Deelt u de mening dat het uitblijven van belastinginkomsten, hetgeen leidt tot minder ruimte voor investeringen in infrastructuur en een goed opgeleide beroepsbevolking, een bedreiging vormt voor het investeringsklimaat?

Antwoord

Ja, gebrekkige belastinginkomsten zullen negatieve invloed hebben op overheidsinvesteringen, bijvoorbeeld in infrastructuur en onderwijs. Zoals hierboven aangegeven, kunnen internationale organisaties (IMF, OESO, VN, Wereldbank) ontwikkelingslanden adviseren bij het ontwerp van efficiënte fiscale faciliteiten die positief uitwerken op de overheidsfinanciën. Nigeria maakt van deze advisering gebruik.

Vraag 8

Hoeveel ontwikkelingsgeld heeft Nigeria tussen 1999 en 2012 van Nederland ontvangen? Hoeveel ontwikkelingsgeld heeft Nigeria tussen 1999 en 2012 van de internationale gemeenschap ontvangen?

Antwoord

Nigeria heeft op basis van OECD/DAC gegevens 831 miljoen US dollar van Nederland ontvangen in de periode 1999–20121. Hierbij wordt aangetekend dat op 20 oktober 2005 in de Club van Parijs een schuldenregeling is getroffen met Nigeria. Voor Nederland betekende deze regeling de kwijtschelding van circa 622 miljoen euro die ten laste kwam van het ontwikkelingsbudget2.
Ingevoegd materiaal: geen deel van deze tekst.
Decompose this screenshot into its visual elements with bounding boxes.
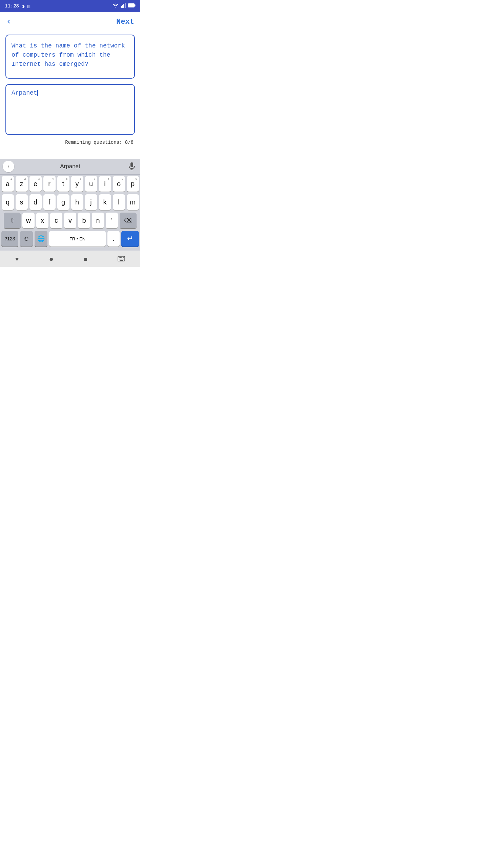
key-x[interactable]: x: [36, 213, 48, 228]
answer-text: Arpanet: [12, 90, 37, 96]
microphone-icon[interactable]: [126, 161, 138, 172]
svg-rect-3: [125, 3, 126, 8]
key-i[interactable]: 8 i: [99, 176, 111, 192]
svg-rect-0: [121, 6, 122, 8]
key-d[interactable]: d: [29, 194, 42, 210]
bottom-nav: ▼ ● ■: [0, 251, 140, 267]
next-button[interactable]: Next: [116, 18, 134, 26]
period-key[interactable]: .: [107, 231, 120, 246]
key-o[interactable]: 9 o: [113, 176, 125, 192]
key-a[interactable]: 1 a: [2, 176, 14, 192]
back-nav-button[interactable]: ▼: [15, 256, 19, 263]
keyboard: 1 a 2 z 3 e 4 r 5 t 6 y: [0, 175, 140, 251]
status-right: [113, 3, 136, 9]
suggestion-expand-button[interactable]: ›: [3, 161, 14, 172]
key-apostrophe[interactable]: ': [106, 213, 118, 228]
space-key[interactable]: FR • EN: [49, 231, 106, 246]
content-area: What is the name of the network of compu…: [0, 31, 140, 145]
remaining-questions: Remaining questions: 8/8: [5, 140, 135, 145]
key-row-2: q s d f g h j k l: [1, 194, 139, 210]
svg-rect-2: [123, 4, 124, 8]
status-left: 11:28 ◑ ▤: [5, 3, 30, 9]
key-q[interactable]: q: [2, 194, 14, 210]
app-icon-1: ◑: [22, 3, 24, 9]
back-button[interactable]: ‹: [6, 17, 12, 26]
key-p[interactable]: 0 p: [127, 176, 139, 192]
status-bar: 11:28 ◑ ▤: [0, 0, 140, 12]
num-switch-key[interactable]: ?123: [1, 231, 18, 246]
key-g[interactable]: g: [57, 194, 69, 210]
key-n[interactable]: n: [92, 213, 104, 228]
home-nav-button[interactable]: ●: [49, 255, 54, 264]
signal-icon: [121, 3, 126, 9]
key-v[interactable]: v: [64, 213, 76, 228]
key-row-3: ⇧ w x c v b n ' ⌫: [1, 213, 139, 228]
question-text: What is the name of the network of compu…: [12, 41, 129, 69]
key-f[interactable]: f: [43, 194, 56, 210]
key-c[interactable]: c: [50, 213, 62, 228]
key-row-4: ?123 ☺ 🌐 FR • EN . ↵: [1, 231, 139, 246]
key-w[interactable]: w: [22, 213, 35, 228]
time-display: 11:28: [5, 3, 19, 9]
question-box: What is the name of the network of compu…: [5, 35, 135, 79]
key-s[interactable]: s: [16, 194, 28, 210]
key-r[interactable]: 4 r: [43, 176, 56, 192]
key-u[interactable]: 7 u: [85, 176, 97, 192]
key-e[interactable]: 3 e: [29, 176, 42, 192]
svg-rect-6: [130, 162, 133, 167]
key-j[interactable]: j: [85, 194, 97, 210]
app-icon-2: ▤: [27, 3, 30, 9]
key-b[interactable]: b: [78, 213, 90, 228]
key-y[interactable]: 6 y: [71, 176, 83, 192]
key-t[interactable]: 5 t: [57, 176, 69, 192]
key-k[interactable]: k: [99, 194, 111, 210]
answer-box[interactable]: Arpanet: [5, 84, 135, 135]
key-h[interactable]: h: [71, 194, 83, 210]
wifi-icon: [113, 3, 119, 9]
nav-bar: ‹ Next: [0, 12, 140, 31]
text-cursor: [37, 90, 38, 96]
svg-rect-4: [128, 4, 135, 7]
svg-rect-5: [135, 4, 136, 6]
recents-nav-button[interactable]: ■: [84, 256, 87, 263]
backspace-key[interactable]: ⌫: [120, 213, 137, 228]
emoji-key[interactable]: ☺: [20, 231, 33, 246]
suggestions-bar: › Arpanet: [0, 159, 140, 175]
key-z[interactable]: 2 z: [16, 176, 28, 192]
key-m[interactable]: m: [127, 194, 139, 210]
svg-rect-1: [122, 5, 123, 8]
keyboard-nav-button[interactable]: [118, 256, 125, 263]
key-l[interactable]: l: [113, 194, 125, 210]
key-row-1: 1 a 2 z 3 e 4 r 5 t 6 y: [1, 176, 139, 192]
suggestion-word[interactable]: Arpanet: [16, 163, 125, 170]
keyboard-area: › Arpanet 1 a 2 z 3 e: [0, 159, 140, 251]
enter-key[interactable]: ↵: [121, 231, 139, 246]
globe-key[interactable]: 🌐: [35, 231, 47, 246]
battery-icon: [128, 3, 136, 9]
shift-key[interactable]: ⇧: [4, 213, 21, 228]
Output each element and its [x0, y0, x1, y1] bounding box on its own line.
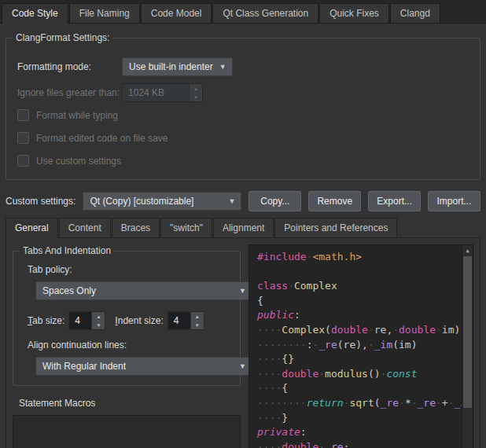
formatting-mode-select[interactable]: Use built-in indenter ▼	[122, 57, 233, 76]
tab-policy-label: Tab policy:	[28, 264, 232, 275]
import-button[interactable]: Import...	[428, 191, 480, 211]
code-line	[257, 265, 457, 280]
code-line: ····double·modulus()·const	[257, 367, 457, 382]
tabs-indentation-group-title: Tabs And Indentation	[20, 245, 114, 256]
style-options-column: Tabs And Indentation Tab policy: Spaces …	[13, 244, 241, 448]
ignore-files-row: Ignore files greater than: 1024 KB ▲ ▼	[17, 83, 469, 102]
align-continuation-value: With Regular Indent	[42, 361, 126, 372]
settings-tabbar: Code Style File Naming Code Model Qt Cla…	[0, 0, 486, 24]
export-button[interactable]: Export...	[368, 191, 421, 211]
code-preview: #include·<math.h> class·Complex{public:·…	[249, 244, 473, 448]
spin-down-button[interactable]: ▼	[92, 321, 105, 329]
custom-settings-value: Qt (Copy) [customizable]	[90, 196, 193, 207]
checkbox-label: Format while typing	[36, 110, 118, 121]
code-line: ········:·_re(re),·_im(im)	[257, 338, 457, 353]
tab-code-style[interactable]: Code Style	[2, 3, 68, 23]
tab-clangd[interactable]: Clangd	[390, 3, 440, 23]
code-line: ····{	[257, 381, 457, 396]
code-line: public:	[257, 308, 457, 323]
code-line: ····Complex(double·re,·double·im)	[257, 323, 457, 338]
tab-alignment[interactable]: Alignment	[213, 218, 274, 237]
chevron-down-icon: ▼	[239, 362, 246, 370]
custom-settings-select[interactable]: Qt (Copy) [customizable] ▼	[83, 192, 241, 211]
chevron-down-icon: ▼	[239, 287, 246, 295]
code-line: {	[257, 294, 457, 309]
clangformat-group-title: ClangFormat Settings:	[13, 32, 112, 43]
use-custom-settings-checkbox[interactable]: Use custom settings	[17, 155, 469, 167]
tab-size-value: 4	[69, 312, 91, 329]
tab-braces[interactable]: Braces	[112, 218, 160, 237]
align-continuation-label: Align continuation lines:	[28, 340, 232, 351]
tab-general[interactable]: General	[6, 218, 58, 237]
tab-size-label: Tab size:	[28, 315, 64, 326]
tabs-indentation-group: Tabs And Indentation Tab policy: Spaces …	[13, 251, 241, 386]
checkbox-icon	[17, 132, 29, 144]
format-while-typing-checkbox[interactable]: Format while typing	[17, 109, 469, 121]
scrollbar-thumb[interactable]	[463, 256, 472, 408]
chevron-down-icon: ▼	[219, 63, 226, 71]
custom-settings-label: Custom settings:	[6, 196, 75, 207]
ignore-files-spinbox[interactable]: 1024 KB ▲ ▼	[122, 83, 203, 102]
code-line: #include·<math.h>	[257, 250, 457, 265]
tab-content[interactable]: Content	[59, 218, 111, 237]
code-line: ····{}	[257, 352, 457, 367]
cpp-settings-window: Code Style File Naming Code Model Qt Cla…	[0, 0, 486, 448]
format-on-save-checkbox[interactable]: Format edited code on file save	[17, 132, 469, 144]
formatting-mode-row: Formatting mode: Use built-in indenter ▼	[17, 57, 469, 76]
copy-button[interactable]: Copy...	[249, 191, 301, 211]
spin-buttons: ▲ ▼	[189, 84, 202, 101]
indent-size-spinbox[interactable]: 4 ▲ ▼	[168, 311, 204, 330]
tab-size-spinbox[interactable]: 4 ▲ ▼	[68, 311, 105, 330]
checkbox-icon	[17, 155, 29, 167]
scroll-up-button[interactable]: ▲	[462, 245, 473, 255]
remove-button[interactable]: Remove	[308, 191, 361, 211]
tab-policy-value: Spaces Only	[42, 285, 96, 296]
indent-size-value: 4	[168, 312, 190, 329]
ignore-files-value: 1024 KB	[123, 84, 189, 101]
code-style-tabbar: General Content Braces "switch" Alignmen…	[6, 218, 480, 237]
formatting-mode-label: Formatting mode:	[17, 61, 122, 72]
checkbox-icon	[17, 109, 29, 121]
spin-up-button[interactable]: ▲	[191, 312, 204, 321]
custom-settings-row: Custom settings: Qt (Copy) [customizable…	[6, 191, 480, 211]
tab-qt-class-generation[interactable]: Qt Class Generation	[212, 3, 318, 23]
code-style-frame: Tabs And Indentation Tab policy: Spaces …	[6, 237, 480, 448]
tab-policy-select[interactable]: Spaces Only ▼	[35, 281, 252, 300]
sizes-row: Tab size: 4 ▲ ▼ Indent size: 4 ▲	[28, 311, 232, 330]
clangformat-settings-group: ClangFormat Settings: Formatting mode: U…	[6, 38, 480, 180]
code-line: ····}	[257, 411, 457, 426]
spin-up-button[interactable]: ▲	[190, 84, 202, 93]
spin-buttons: ▲ ▼	[190, 312, 204, 329]
tab-pointers-references[interactable]: Pointers and References	[274, 218, 397, 237]
code-line: ····double·_re;	[257, 440, 457, 448]
tab-file-naming[interactable]: File Naming	[69, 3, 140, 23]
statement-macros-textarea[interactable]	[13, 415, 241, 448]
code-line: class·Complex	[257, 279, 457, 294]
checkbox-label: Use custom settings	[36, 156, 121, 167]
spin-up-button[interactable]: ▲	[92, 312, 105, 321]
spin-buttons: ▲ ▼	[91, 312, 105, 329]
code-lines: #include·<math.h> class·Complex{public:·…	[249, 245, 473, 448]
spin-down-button[interactable]: ▼	[191, 321, 204, 329]
code-line: private:	[257, 425, 457, 440]
code-line: ········return·sqrt(_re·*·_re·+·_i	[257, 396, 457, 411]
ignore-files-label: Ignore files greater than:	[17, 87, 122, 98]
formatting-mode-value: Use built-in indenter	[129, 61, 213, 72]
tab-quick-fixes[interactable]: Quick Fixes	[319, 3, 389, 23]
statement-macros-label: Statement Macros	[19, 398, 241, 409]
indent-size-label: Indent size:	[115, 315, 163, 326]
tab-switch[interactable]: "switch"	[160, 218, 212, 237]
scrollbar[interactable]: ▲ ▼	[462, 245, 473, 448]
tab-code-model[interactable]: Code Model	[141, 3, 212, 23]
spin-down-button[interactable]: ▼	[190, 93, 202, 101]
chevron-down-icon: ▼	[228, 197, 235, 205]
checkbox-label: Format edited code on file save	[36, 133, 168, 144]
align-continuation-select[interactable]: With Regular Indent ▼	[35, 357, 252, 376]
Nigeria heeft op basis van dezelfde OECD/DAC gegevens bijna 30 miljard US dollar van de internationale gemeenschap ontvangen in de periode 1999–2012 met schuldkwijtschelding als de belangrijkste component.


X Noot
1

Bron: Dataset Aid (ODA) disbursements to countries and Regions (DAC2a).

X Noot
2

Bron: Brief van de Ministers voor Ontwikkelingssamenwerking en van Financiën, KST 30 300 V, nr. 10, 21 oktober 2005.